The new clinic will provide “a full spectrum of patient-centered, community-informed reproductive healthcare, including abortions.”
“New Mexicans need and deserve access to a full spectrum of reproductive healthcare, including family planning, prenatal care, labor and delivery, postpartum care and support, lactation counseling and support, abortion, and appropriate medical management of miscarriage and pregnancy loss,” states the order.
The order also tasks the New Mexico Department of Health with reviewing and evaluating “the effectiveness of actions taken or being considered by other states to increase access to abortion and decrease wait time” and with developing a “detailed plan” to use state resources to “expand access to reproductive healthcare, including abortion, in underserved areas.”
The funds come from the state’s 2023 capital allocation.

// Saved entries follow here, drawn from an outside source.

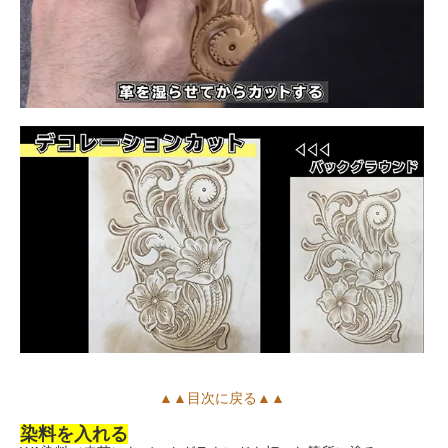
▲▲目次に戻る▲▲
染料を入れる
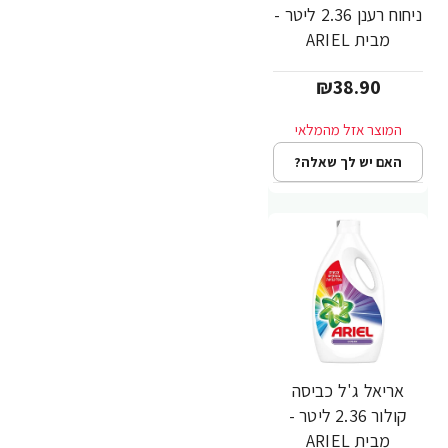
ניחוח רענן 2.36 ליטר -
מבית ARIEL
₪38.90
האם יש לך שאלה?
אריאל ג'ל כביסה
קולור 2.36 ליטר -
מבית ARIEL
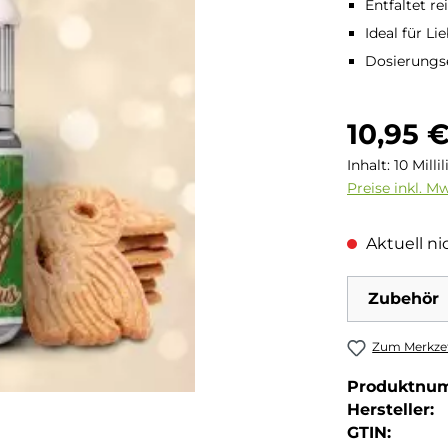
Entfaltet r
Ideal für L
Dosierungs
Regulärer Pre
10,95 
Inhalt:
10 Milli
Preise inkl. M
Aktuell nic
Zubehör
Zum Merkzet
Produktnu
Hersteller:
GTIN:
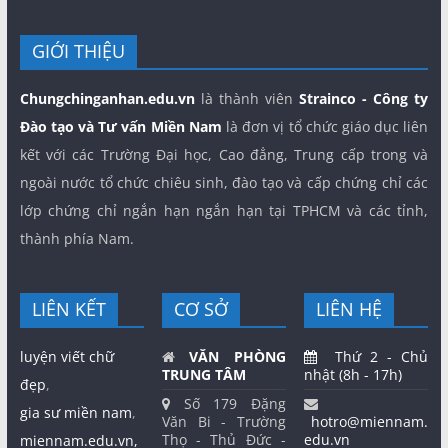
GIỚI THIỆU
Chungchinganhan.edu.vn
là thành viên
Strainco - Công ty
Đào tạo và Tư vấn Miền Nam
là đơn vị tổ chức giáo dục liên
kết với các Trường Đại học, Cao đẳng, Trung cấp trong và
ngoài nước tổ chức chiêu sinh, đào tạo và cấp chứng chỉ các
lớp chứng chỉ ngắn hạn ngắn hạn tại TPHCM và các tỉnh,
thành phía Nam.
LIÊN KẾT
CƠ SỞ
LIÊN HỆ
luyện viết chữ
VĂN PHÒNG
Thứ 2 - Chủ
TRUNG TÂM
nhật (8h - 17h)
đẹp
,
Số 179 Đặng
gia sư miền nam
,
Văn Bi - Trường
hotro@miennam.
Thọ - Thủ Đức -
edu.vn
miennam.edu.vn,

Lujan Grisham has suggested the clinic could be run in a potential partnership with medical schools and private providers. The governor indicated that “efforts to restrict access to reproductive health services from other states may lead more individuals to seek services from New Mexico healthcare providers” following the Supreme Court’s decision to overturn Roe v. Wade. She said her government had to “expand the availability of these services to address the demands on our system,” per Reuters.
The governor has taken several steps to protect abortion in the state since the Court’s June 24 decision. In June, Lujan Grisham signed an executive order prohibiting New Mexico’s law enforcement officers from complying with any extradition attempts from states where abortion is illegal.

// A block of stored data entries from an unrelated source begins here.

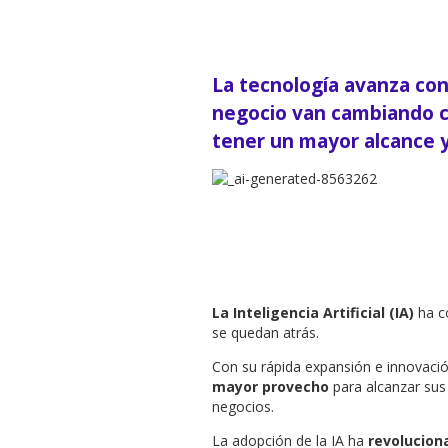
La tecnología avanza con
negocio van cambiando 
tener un mayor alcance y
La Inteligencia Artificial (IA)
ha c
se quedan atrás.
Con su rápida expansión e innovació
mayor provecho
para alcanzar sus
negocios.
La adopción de la IA ha
revolucion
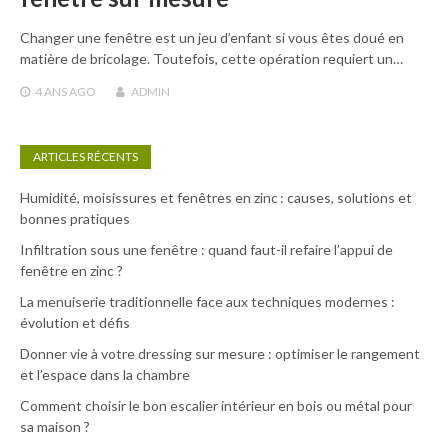
Changer une fenêtre est un jeu d’enfant si vous êtes doué en
matière de bricolage. Toutefois, cette opération requiert un…
4 ANS
AGO
ADMIN
ARTICLES RÉCENTS
Humidité, moisissures et fenêtres en zinc : causes, solutions et
bonnes pratiques
Infiltration sous une fenêtre : quand faut-il refaire l’appui de
fenêtre en zinc ?
La menuiserie traditionnelle face aux techniques modernes :
évolution et défis
Donner vie à votre dressing sur mesure : optimiser le rangement
et l’espace dans la chambre
Comment choisir le bon escalier intérieur en bois ou métal pour
sa maison ?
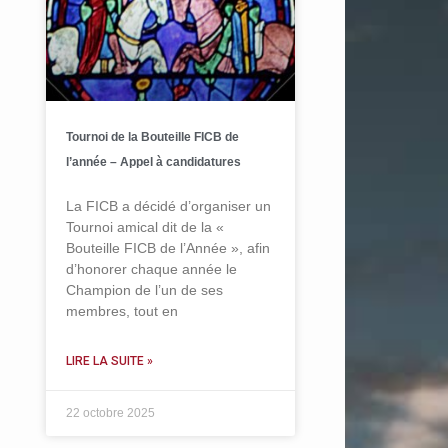
Tournoi de la Bouteille FICB de
l’année – Appel à candidatures
La FICB a décidé d’organiser un
Tournoi amical dit de la «
Bouteille FICB de l’Année », afin
d’honorer chaque année le
Champion de l’un de ses
membres, tout en
LIRE LA SUITE »
22 octobre 2025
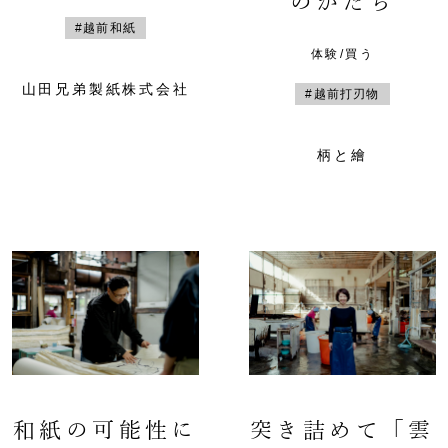
のかたち
#越前和紙
体験/買う
山田兄弟製紙株式会社
#越前打刃物
柄と繪
和紙の可能性に
突き詰めて「雲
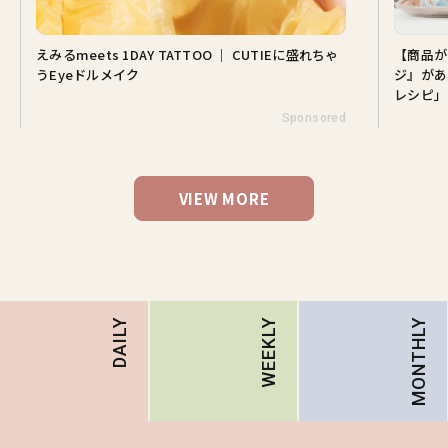
えみるmeets 1DAY TATTOO ｜ CUTIEに盛れちゃ
【商品が
うEyeドルメイク
ジ』があ
レシピ」
Sponsored
VIEW MORE
MONTHLY
DAILY
WEEKLY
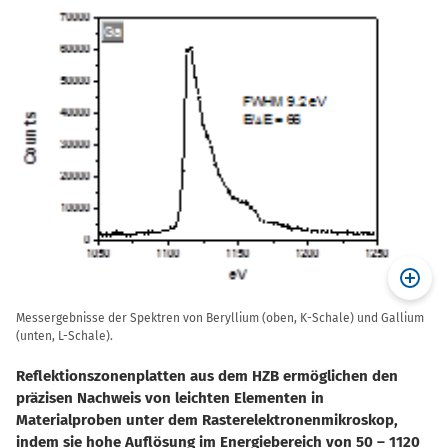
Messergebnisse der Spektren von Beryllium (oben, K-Schale) und Gallium
(unten, L-Schale).
Reflektionszonenplatten aus dem HZB ermöglichen den
präzisen Nachweis von leichten Elementen in
Materialproben unter dem Rasterelektronenmikroskop,
indem sie hohe Auflösung im Energiebereich von 50 – 1120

“One of the largest abortion providers in Texas, Austin-based Whole Woman’s Health, also still has plans to move some of its operations to New Mexico and states in the southeastern U.S.,” reports ABC News.
Lujan Grisham is currently running for reelection. Her Republican challenger, Mark Ronchetti, publicly condemned the order and the use of taxpayer funding to expand abortion in the state.
“New Mexico was already the abortion capital of the United States, and now taxpayers are having to foot the bill for a clinic which will perform abortions up to the moment of birth for non-residents who come from other states around the country,” he said in a statement.
The former television meteorologist noted a recent Albuquerque Journal poll found that 35% of voters believe abortion should be legal.
“Using taxpayer dollars to enable and fund abortion up until the point of birth is not only out of line with New Mexican values, it is extreme,” Ronchetti said.